John McCain's political guru explains how he wins Pennsylvania
Amid reports of the John McCain camp narrowing the number of states in which it is truly competing, all eyes in the political world have turned toward Pennsylvania (in part because that's where the candidate spent his day, hard at it on the stump).
With polls showing Barack Obama poised to win at least four states President Bush carried in 2004 -- Iowa, New Mexico, Virginia and Colorado -- the question has become: Which major state could McCain snatch from the Democratic column to maintain GOP control of the White House?
That's where Pennsylvania, with its 21 electoral votes, comes in, as Newsweek's Andrew Romano adroitly detailed earlier today. Appropriately, Romano also cast a skeptical eye on that strategy, in light of what the Pennsylvania polls have been indicating.
McCain's political director, Mike Duhaime, counters such naysaying.
He conducted a conference call with reporters Tuesday afternoon, and The Times' Bob Drogin relates that the operative insisted "we feel we're going to be successful" in Pennsylvania.
One reason: Duhaime termed McCain the most appealing GOP presidential candidate to Pennsylvania voters since Ronald Reagan.
He also broke down some numbers from the '04 race, arguing that . . .
. . . since Democrat John Kerry won the state by only 140,000 votes, McCain "needs to flip" only 2,000 votes in each of the state's 67 counties.

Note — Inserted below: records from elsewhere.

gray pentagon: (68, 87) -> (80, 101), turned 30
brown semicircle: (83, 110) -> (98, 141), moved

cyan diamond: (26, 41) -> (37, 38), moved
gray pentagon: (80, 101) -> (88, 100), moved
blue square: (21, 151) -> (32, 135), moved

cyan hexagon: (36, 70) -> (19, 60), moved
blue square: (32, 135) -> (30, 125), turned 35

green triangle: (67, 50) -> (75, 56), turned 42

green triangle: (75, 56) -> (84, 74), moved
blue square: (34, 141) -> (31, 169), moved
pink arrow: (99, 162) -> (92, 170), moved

Here's what else Duhaime had to say, as passed along by Drogin:
He said the campaign is operating three dozen offices in the state and is making hundreds of thousands of phone calls every week to identify and persuade potential GOP voters. The data-mining efforts are aimed at identifying former Hillary Rodham Clinton supporters and independents who are prepared to consider McCain's message. He said the internal data is "trending" in McCain's direction and is showing "a lot of things" not apparent in the opinion polls.
Overall, Duhaime said, McCain has drawn strong support from what he called a "Democrats for McCain" movement in and around Scranton and in the state's western Rust Belt region. "That gives us optimism," he said.
McCain anticipates good news as well, he said, in the southern and central part of the state, near Harrisburg, York and Lancaster -– all cities that the candidate, his wife, Cindy, or running mate Sarah Palin have visited in the last few days.
Duhaime predicted that McCain would surprise prognosticators even in Philadelphia, a Democratic stronghold where Obama is seen to hold a hammerlock. Kerry won the city by more than 400,000 votes four years ago, winning every single ward. Duhaime said that Obama wouldn't be able to repeat that feat, however, and that McCain would garner more votes than Bush did in the city.
The McCain focus on Pennsylvania may end up paying dividends, given how easily Clinton, in April's Democratic primary, bested Obama in areas of the state such as Scranton. But if that prediction about Philadelphia pans out, jaws will be dropping on election night.